Ashitaba, which is the common name used in Japan, is botanically known as Angelica keiskei or Angelica Keiskei Koidzumi. The English translation of the Japanese word “Ashitaba” (アシタバ or 明日葉) is “Tomorrow’s Leaf”. Ashita means ‘tomorrow and ba means ‘leaf.’ The name stems from the plant’s ability to quickly regenerate new leaves after taking cuttings. This give an indication of its potential for longevity of life.
There are two separate substances (products) that are derived from the Ashitaba plant.
The first is the hot-air dried powder of Ashitaba from the leaves and stems. The color of this powder is bright green. The leaves of the Ashitaba plant contain approximately 0.25% to 0.35% chalcones.
The second is the powder made from the unique yellow sap which is collected from the Ashitaba’s stem. It is commonly called Ashitaba Chalcone Powder which consists up to 8% chalcones. The color of Ashitaba Chalcone Powder is bright yellow and is a fat-soluble substance.
Although the green Ashitaba powder from the leaves and stems provide nutritional and health benefits, it is the Ashitaba Chalcone Powder (bright yellow powder from the sap of the stem) that is the Chalconoids are natural phenols related to chalcone.

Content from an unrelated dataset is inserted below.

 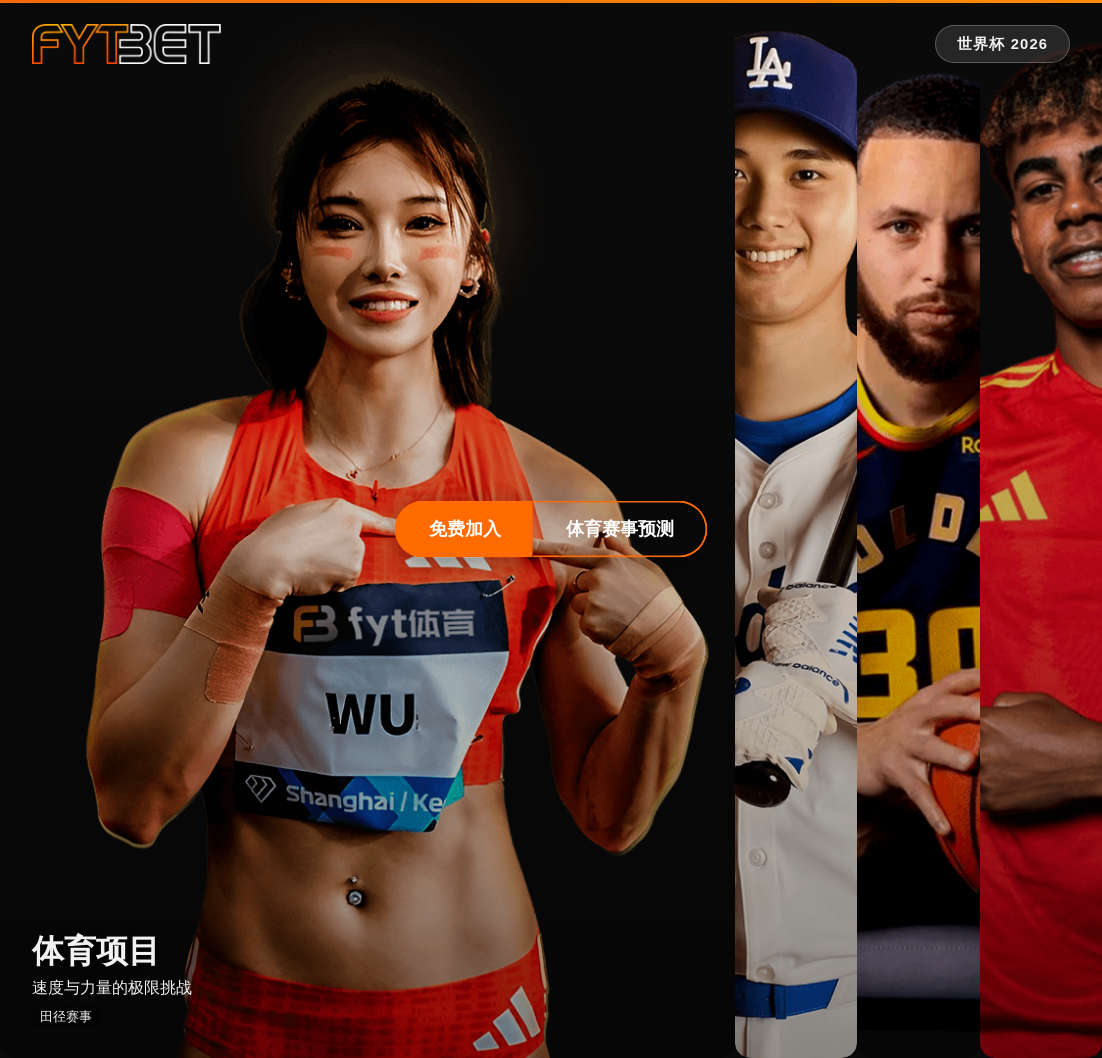 What do you see at coordinates (1002, 44) in the screenshot?
I see `[世界杯 2026 专题]` at bounding box center [1002, 44].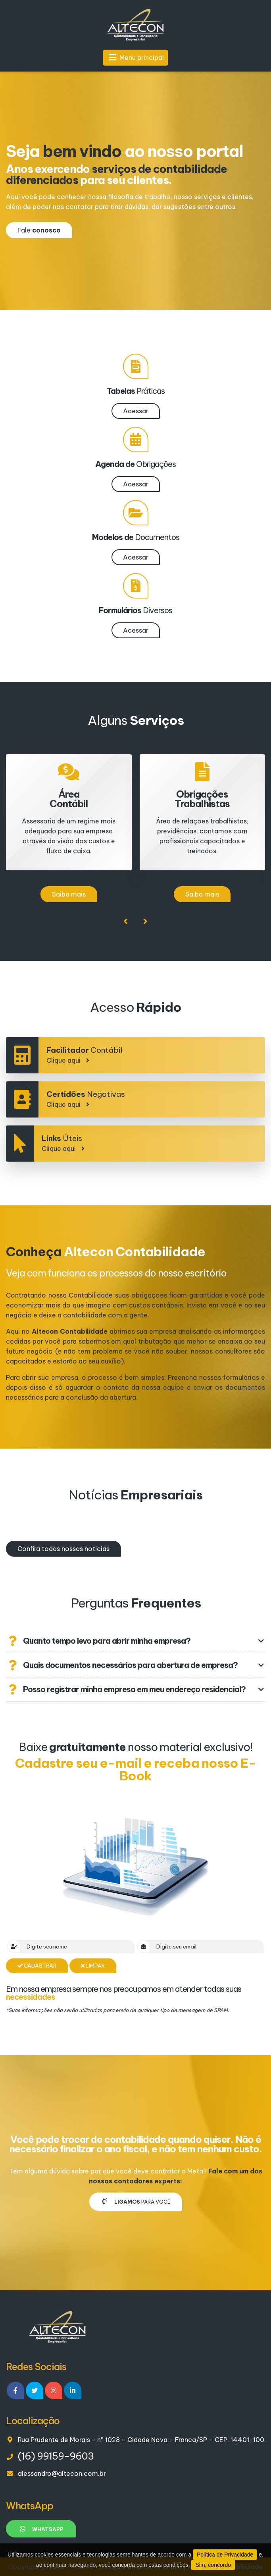 This screenshot has height=2576, width=271. What do you see at coordinates (135, 411) in the screenshot?
I see `Acessar` at bounding box center [135, 411].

They form the central core for a variety of important biological compounds.
Chalcones are the active factors in Angelica Keiskei Koidzumi. At least 20 chalcones have been identified in Angelica Keiskei.
Ashitaba contains a thick, sticky yellow sap, which is not found in other celery plants, and are unique to this strain of angelica. This yellowish element in Ashitaba contain the chalconoids.